▶ Task to carry out
Would you write out the entries that follow word for word, omitting any images?

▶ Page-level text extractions
+--
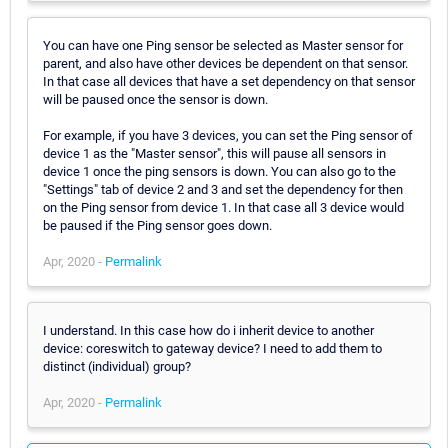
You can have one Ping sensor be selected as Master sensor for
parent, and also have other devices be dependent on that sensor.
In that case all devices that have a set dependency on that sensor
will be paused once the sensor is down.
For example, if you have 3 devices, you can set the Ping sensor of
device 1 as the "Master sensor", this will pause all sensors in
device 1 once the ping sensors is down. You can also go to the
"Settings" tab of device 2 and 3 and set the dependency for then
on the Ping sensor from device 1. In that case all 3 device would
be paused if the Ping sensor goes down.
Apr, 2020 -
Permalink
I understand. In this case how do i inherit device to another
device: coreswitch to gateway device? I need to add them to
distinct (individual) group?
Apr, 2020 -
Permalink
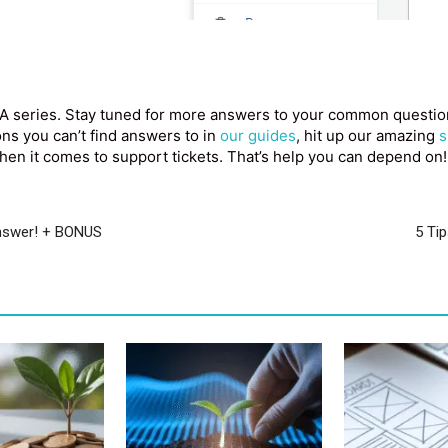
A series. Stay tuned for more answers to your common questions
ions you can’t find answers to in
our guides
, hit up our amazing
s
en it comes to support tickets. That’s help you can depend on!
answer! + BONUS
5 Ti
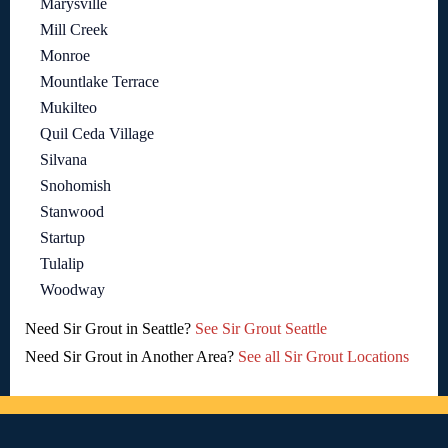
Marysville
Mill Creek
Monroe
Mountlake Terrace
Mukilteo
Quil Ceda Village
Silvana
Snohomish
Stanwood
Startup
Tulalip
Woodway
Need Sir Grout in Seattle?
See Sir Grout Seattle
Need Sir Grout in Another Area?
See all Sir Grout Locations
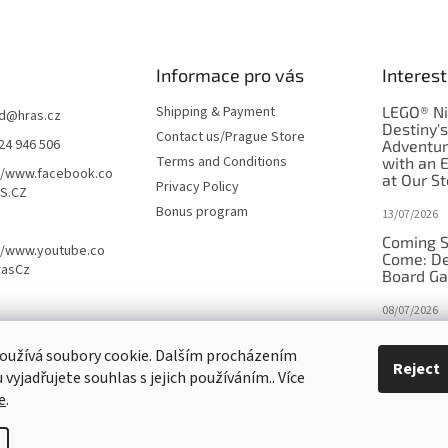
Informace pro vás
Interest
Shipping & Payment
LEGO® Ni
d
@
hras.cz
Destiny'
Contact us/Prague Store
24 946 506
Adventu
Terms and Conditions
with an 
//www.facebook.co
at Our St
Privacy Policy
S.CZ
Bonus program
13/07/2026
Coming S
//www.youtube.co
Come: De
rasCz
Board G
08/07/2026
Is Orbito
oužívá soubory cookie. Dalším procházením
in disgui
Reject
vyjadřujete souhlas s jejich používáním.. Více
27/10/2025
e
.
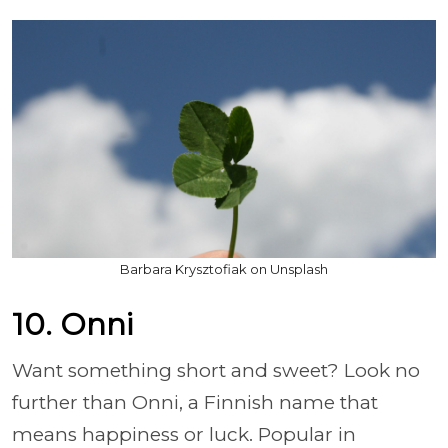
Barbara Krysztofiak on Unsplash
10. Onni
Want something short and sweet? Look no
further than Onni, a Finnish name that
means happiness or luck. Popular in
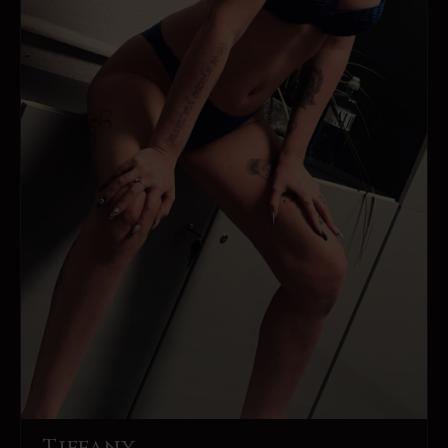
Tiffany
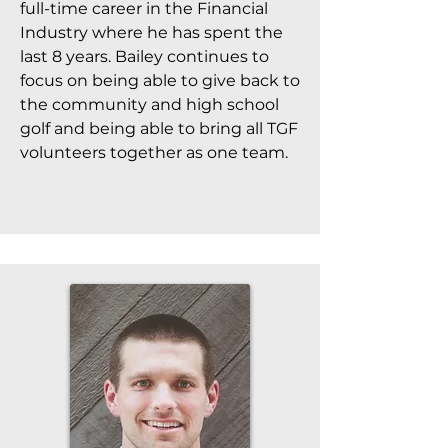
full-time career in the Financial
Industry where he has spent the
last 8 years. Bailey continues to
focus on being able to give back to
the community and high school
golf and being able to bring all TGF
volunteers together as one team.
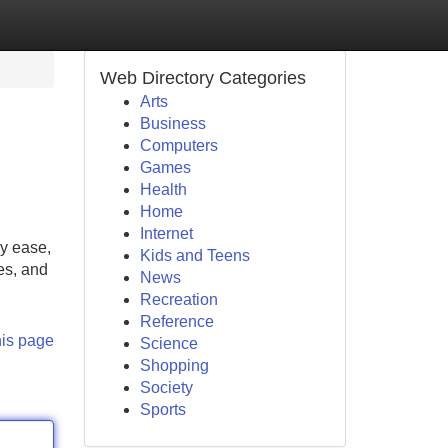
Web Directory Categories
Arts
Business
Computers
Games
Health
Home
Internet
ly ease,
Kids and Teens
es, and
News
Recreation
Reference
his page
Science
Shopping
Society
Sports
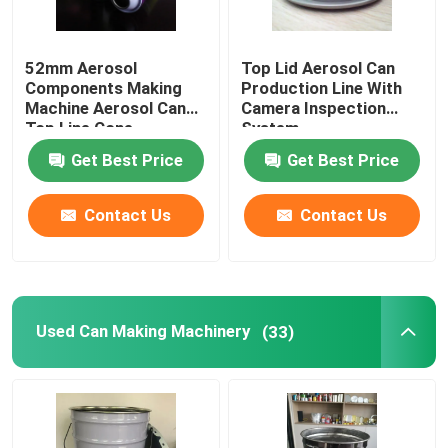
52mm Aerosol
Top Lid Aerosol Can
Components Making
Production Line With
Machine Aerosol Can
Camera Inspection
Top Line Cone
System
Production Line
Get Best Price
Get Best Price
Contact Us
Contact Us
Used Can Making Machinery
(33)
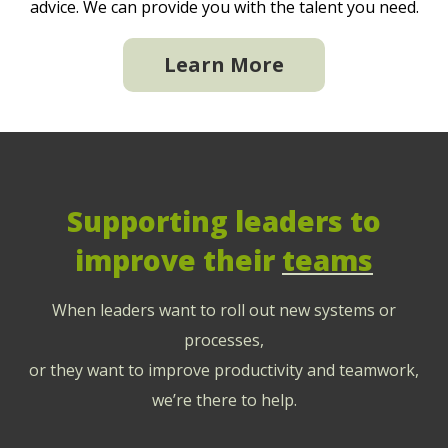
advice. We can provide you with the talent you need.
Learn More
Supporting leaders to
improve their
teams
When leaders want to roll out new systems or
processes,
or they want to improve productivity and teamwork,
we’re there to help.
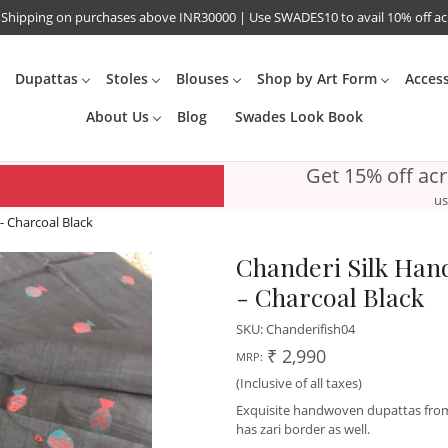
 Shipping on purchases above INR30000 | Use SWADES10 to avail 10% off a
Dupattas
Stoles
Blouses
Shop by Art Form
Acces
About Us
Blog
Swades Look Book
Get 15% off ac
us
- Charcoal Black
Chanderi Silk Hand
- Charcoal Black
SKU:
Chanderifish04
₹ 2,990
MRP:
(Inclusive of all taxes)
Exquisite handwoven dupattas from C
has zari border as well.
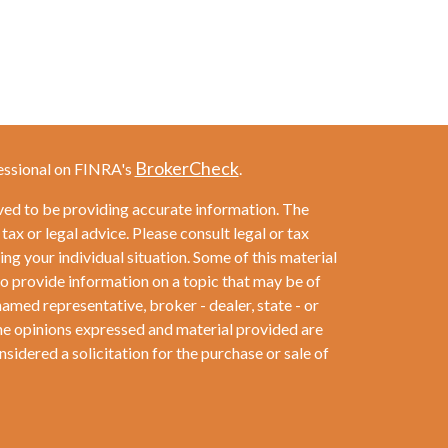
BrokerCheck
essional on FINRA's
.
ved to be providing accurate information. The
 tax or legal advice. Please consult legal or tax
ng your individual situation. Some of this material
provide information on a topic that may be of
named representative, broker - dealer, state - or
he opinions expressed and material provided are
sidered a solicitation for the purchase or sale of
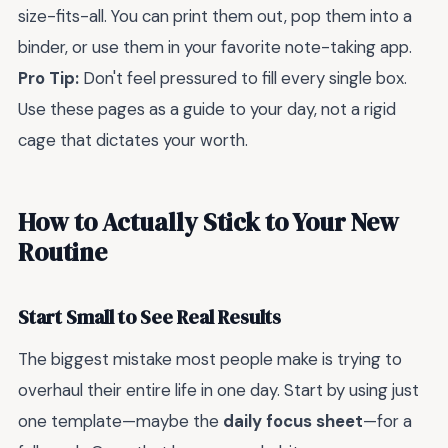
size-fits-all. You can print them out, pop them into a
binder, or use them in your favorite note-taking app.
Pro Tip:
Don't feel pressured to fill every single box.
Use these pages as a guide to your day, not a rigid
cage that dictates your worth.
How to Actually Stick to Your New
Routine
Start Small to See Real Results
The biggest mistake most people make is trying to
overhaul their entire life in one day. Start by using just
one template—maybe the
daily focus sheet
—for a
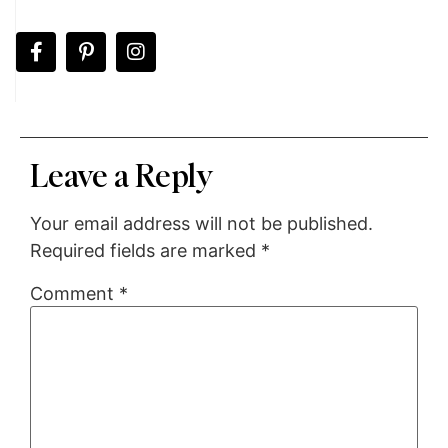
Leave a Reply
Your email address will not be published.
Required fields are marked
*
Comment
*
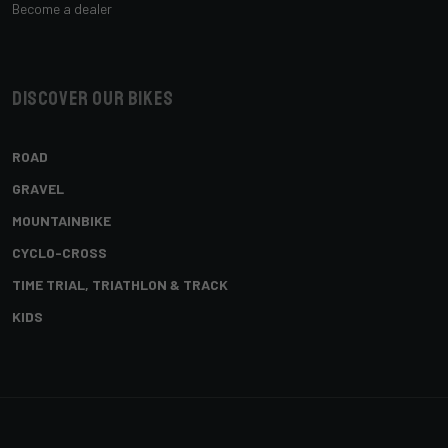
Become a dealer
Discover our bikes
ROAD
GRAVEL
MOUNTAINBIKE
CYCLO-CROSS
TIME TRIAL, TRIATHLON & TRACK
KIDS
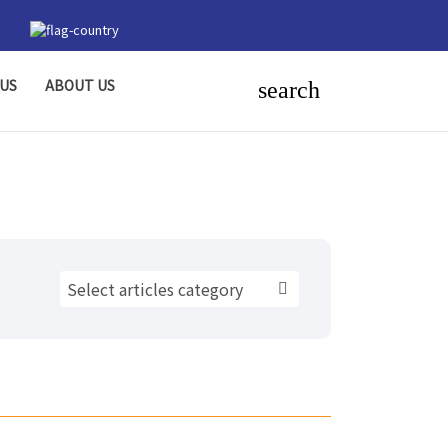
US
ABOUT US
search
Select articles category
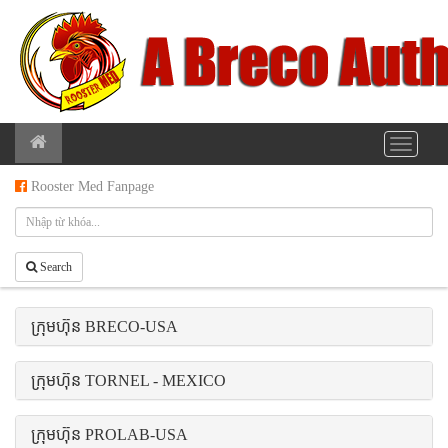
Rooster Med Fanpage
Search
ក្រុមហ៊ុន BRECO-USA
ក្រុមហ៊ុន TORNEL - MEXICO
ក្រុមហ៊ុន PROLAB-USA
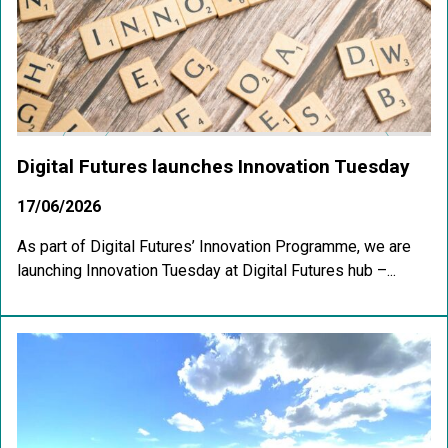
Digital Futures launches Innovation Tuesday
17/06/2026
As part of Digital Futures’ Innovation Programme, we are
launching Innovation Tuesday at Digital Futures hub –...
+--
▶ Solution to this exercise
You can have one Ping sensor be selected as Master sensor for
parent, and also have other devices be dependent on that sensor.
In that case all devices that have a set dependency on that sensor
will be paused once the sensor is down.
For example, if you have 3 devices, you can set the Ping sensor of
device 1 as the "Master sensor", this will pause all sensors in
device 1 once the ping sensors is down. You can also go to the
"Settings" tab of device 2 and 3 and set the dependency for then
on the Ping sensor from device 1. In that case all 3 device would
be paused if the Ping sensor goes down.
Apr, 2020 -
Permalink
I understand. In this case how do i inherit device to another
device: coreswitch to gateway device? I need to add them to
distinct (individual) group?
Apr, 2020 -
Permalink
A series. Stay tuned for more answers to your common questions
ions you can’t find answers to in
our guides
, hit up our amazing
s
en it comes to support tickets. That’s help you can depend on!
answer! + BONUS
5 Ti
Marysville
Mill Creek
Monroe
Mountlake Terrace
Mukilteo
Quil Ceda Village
Silvana
Snohomish
Stanwood
Startup
Tulalip
Woodway
Need Sir Grout in Seattle?
See Sir Grout Seattle
Need Sir Grout in Another Area?
See all Sir Grout Locations
Informace pro vás
Interest
Shipping & Payment
LEGO® Ni
d
@
hras.cz
Destiny'
Contact us/Prague Store
24 946 506
Adventu
Terms and Conditions
with an 
//www.facebook.co
at Our St
Privacy Policy
S.CZ
Bonus program
13/07/2026
Coming S
//www.youtube.co
Come: De
rasCz
Board G
08/07/2026
Is Orbito
oužívá soubory cookie. Dalším procházením
in disgui
Reject
vyjadřujete souhlas s jejich používáním.. Více
27/10/2025
e
.
Barbara Krysztofiak on Unsplash
10. Onni
Want something short and sweet? Look no
further than Onni, a Finnish name that
means happiness or luck. Popular in
Tiffany
full-time career in the Financial
Industry where he has spent the
last 8 years. Bailey continues to
focus on being able to give back to
the community and high school
golf and being able to bring all TGF
volunteers together as one team.
Web Directory Categories
Arts
Business
Computers
Games
Health
Home
Internet
ly ease,
Kids and Teens
es, and
News
Recreation
Reference
his page
Science
Shopping
Society
Sports
52mm Aerosol
Top Lid Aerosol Can
Components Making
Production Line With
Machine Aerosol Can
Camera Inspection
Top Line Cone
System
Production Line
Get Best Price
Get Best Price
Contact Us
Contact Us
Used Can Making Machinery
(33)
advice. We can provide you with the talent you need.
Learn More
Supporting leaders to
improve their
teams
When leaders want to roll out new systems or
processes,
or they want to improve productivity and teamwork,
we’re there to help.
 Shipping on purchases above INR30000 | Use SWADES10 to avail 10% off a
Dupattas
Stoles
Blouses
Shop by Art Form
Acces
About Us
Blog
Swades Look Book
Get 15% off ac
us
- Charcoal Black
Chanderi Silk Hand
- Charcoal Black
SKU:
Chanderifish04
₹ 2,990
MRP:
(Inclusive of all taxes)
Exquisite handwoven dupattas from C
has zari border as well.
BrokerCheck
essional on FINRA's
.
ved to be providing accurate information. The
 tax or legal advice. Please consult legal or tax
ng your individual situation. Some of this material
provide information on a topic that may be of
named representative, broker - dealer, state - or
he opinions expressed and material provided are
sidered a solicitation for the purchase or sale of
size-fits-all. You can print them out, pop them into a
binder, or use them in your favorite note-taking app.
Pro Tip:
Don't feel pressured to fill every single box.
Use these pages as a guide to your day, not a rigid
cage that dictates your worth.
How to Actually Stick to Your New
Routine
Start Small to See Real Results
The biggest mistake most people make is trying to
overhaul their entire life in one day. Start by using just
one template—maybe the
daily focus sheet
—for a
Leave a Reply
Your email address will not be published.
Required fields are marked
*
Comment
*
Become a dealer
Discover our bikes
ROAD
GRAVEL
MOUNTAINBIKE
CYCLO-CROSS
TIME TRIAL, TRIATHLON & TRACK
KIDS
US
ABOUT US
search
Select articles category
Rooster Med Fanpage
Search
ក្រុមហ៊ុន BRECO-USA
ក្រុមហ៊ុន TORNEL - MEXICO
ក្រុមហ៊ុន PROLAB-USA
Digital Futures launches Innovation Tuesday
17/06/2026
As part of Digital Futures’ Innovation Programme, we are
launching Innovation Tuesday at Digital Futures hub –...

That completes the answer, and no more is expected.